Extracted page text data:

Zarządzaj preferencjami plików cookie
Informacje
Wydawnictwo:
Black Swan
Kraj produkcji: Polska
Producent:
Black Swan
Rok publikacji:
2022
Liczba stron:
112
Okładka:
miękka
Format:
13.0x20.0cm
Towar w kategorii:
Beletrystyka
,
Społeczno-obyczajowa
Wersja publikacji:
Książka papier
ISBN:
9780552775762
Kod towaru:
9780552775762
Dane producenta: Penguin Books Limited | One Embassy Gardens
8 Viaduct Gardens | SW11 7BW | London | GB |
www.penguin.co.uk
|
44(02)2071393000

● PROMPT
All lines above that contain the word "Gardens" are to be copied.

● PROBLEM SOLUTION
Dane producenta: Penguin Books Limited | One Embassy Gardens
8 Viaduct Gardens | SW11 7BW | London | GB |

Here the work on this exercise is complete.